* [Task brief]: The job is to find each line in the entries holding the string "Набор" and copy that line.

* [Material provided]:
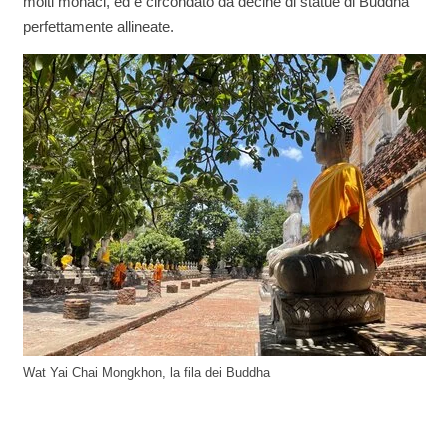
molti monaci, ed è circondato da decine di statue di Buddha
perfettamente allineate.
Wat Yai Chai Mongkhon, la fila dei Buddha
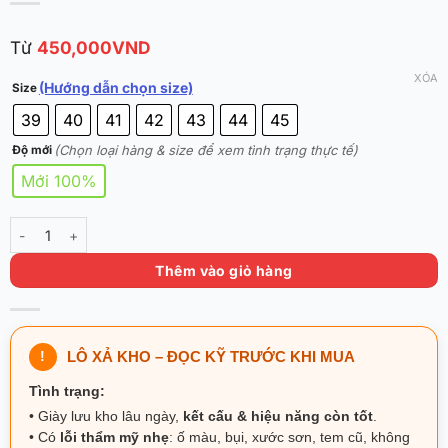
Từ
450,000
VND
XÓA
(Hướng dẫn chọn size)
Size
39
40
41
42
43
44
45
(Chọn loại hàng & size để xem tình trạng thực tế)
Độ mới
Mới 100%
PEAK E223001A Chính Hãng - Đen số lượng
Thêm vào giỏ hàng
!
LÔ XẢ KHO – ĐỌC KỸ TRƯỚC KHI MUA
Tình trạng:
• Giày lưu kho lâu ngày,
kết cấu & hiệu năng còn tốt
.
• Có
lỗi thẩm mỹ nhẹ
: ố màu, bụi, xước sơn, tem cũ, không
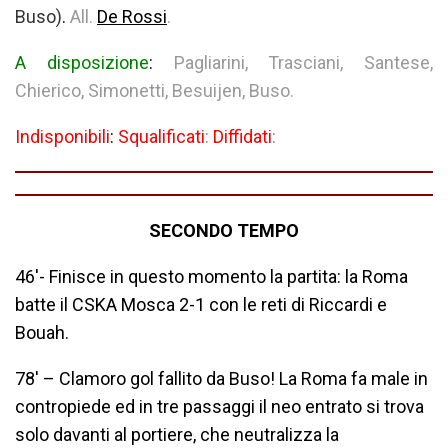
Buso)
.
All.
De Rossi
.
A disposizione
:
Pagliarini, Trasciani, Santese,
Chierico, Simonetti, Besuijen, Buso.
Indisponibili
:
Squalificati
:
Diffidati
:
SECONDO TEMPO
46′- Finisce in questo momento la partita: la Roma
batte il CSKA Mosca 2-1 con le reti di Riccardi e
Bouah.
78′ – Clamoro gol fallito da Buso! La Roma fa male in
contropiede ed in tre passaggi il neo entrato si trova
solo davanti al portiere, che neutralizza la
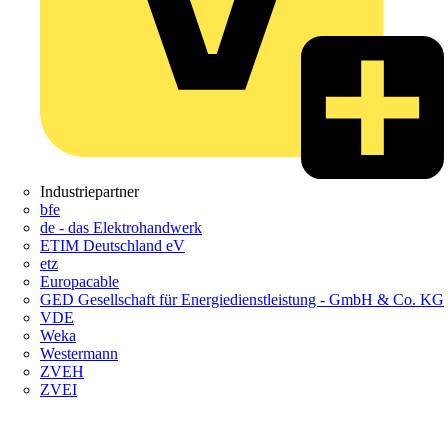
Industriepartner
bfe
de - das Elektrohandwerk
ETIM Deutschland eV
etz
Europacable
GED Gesellschaft für Energiedienstleistung - GmbH & Co. KG
VDE
Weka
Westermann
ZVEH
ZVEI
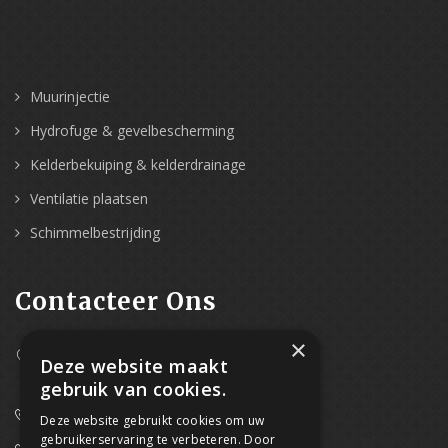
Muurinjectie
Hydrofuge & gevelbescherming
Kelderbekuiping & kelderdrainage
Ventilatie plaatsen
Schimmelbestrijding
Contacteer Ons
×
Westpoort 37B,
Deze website maakt
2070 Zwijndrecht
gebruik van cookies.
0800/61 667 (24/7 bereikbaar)
Deze website gebruikt cookies om uw
gebruikerservaring te verbeteren. Door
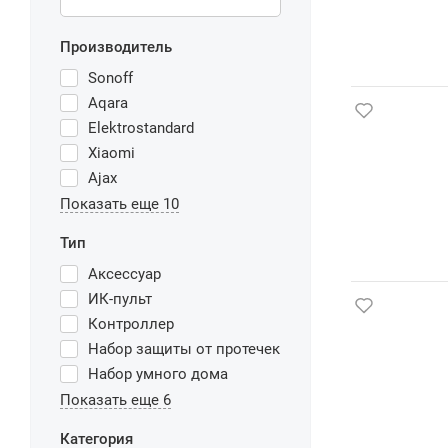
Производитель
Sonoff
Aqara
Elektrostandard
Xiaomi
Ajax
Показать еще 10
Тип
Аксессуар
ИК-пульт
Контроллер
Набор защиты от протечек
Набор умного дома
Показать еще 6
Категория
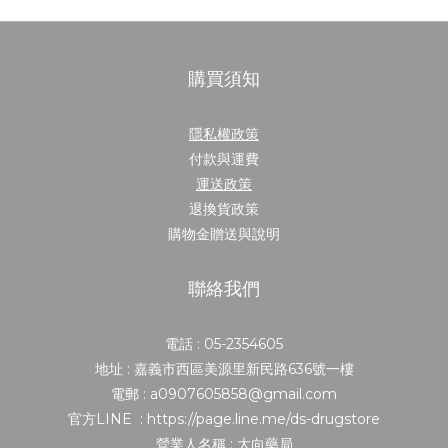
購買須知
隱私權政策
付款與運費
運送政策
退換貨政策
購物金贈送與說明
聯絡我們
電話 : 05-2354605
地址 : 嘉義市西區美源里新民路636號一樓
電郵 : a0907605858@gmail.com
官方LINE : https://page.line.me/ds-drugstore
營業人名稱 : 大向藥局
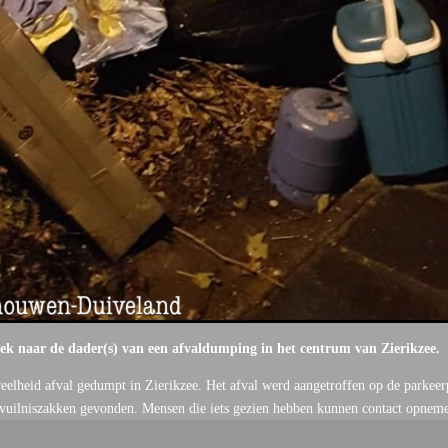
k naar de dader(s) van een afvaldumping in het centrum van Zierikzee.
eelheid afval gedumpt in Zierikzee. Het afval werd aangetroffen op de parkeer
 vuilniszakken gevonden. Mensen die iets gezien hebben kunnen contact opne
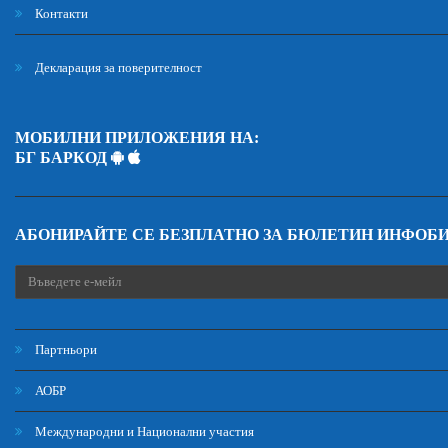
Контакти
Декларация за поверителност
МОБИЛНИ ПРИЛОЖЕНИЯ НА:
БГ БАРКОД
АБОНИРАЙТЕ СЕ БЕЗПЛАТНО ЗА БЮЛЕТИН ИНФОБ
Партньори
АОБР
Международни и Национални участия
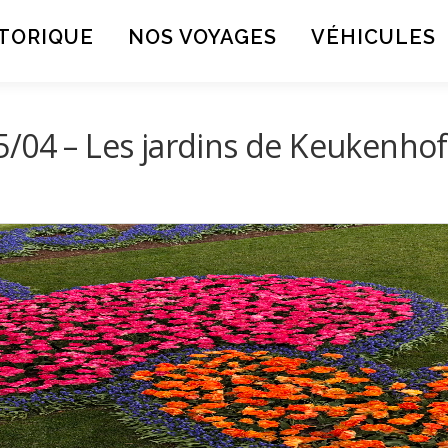
TORIQUE
NOS VOYAGES
VÉHICULES
/04 – Les jardins de Keukenhof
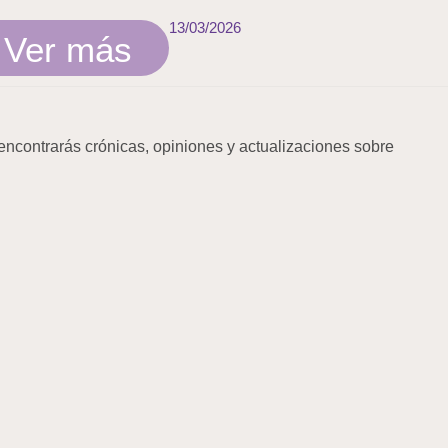
13/03/2026
Ver más
encontrarás crónicas, opiniones y actualizaciones sobre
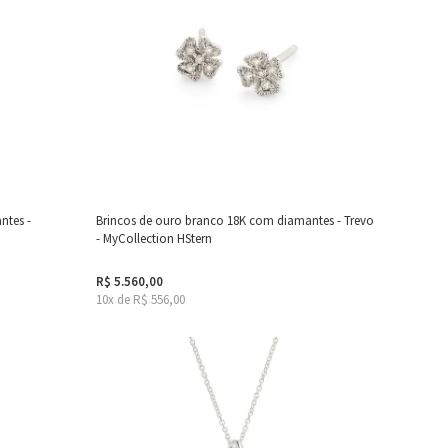
ntes -
Brincos de ouro branco 18K com diamantes - Trevo
- MyCollection HStern
R$ 5.560,00
10x de R$ 556,00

* [Answer box]:
Набор защиты от протечек
Набор умного дома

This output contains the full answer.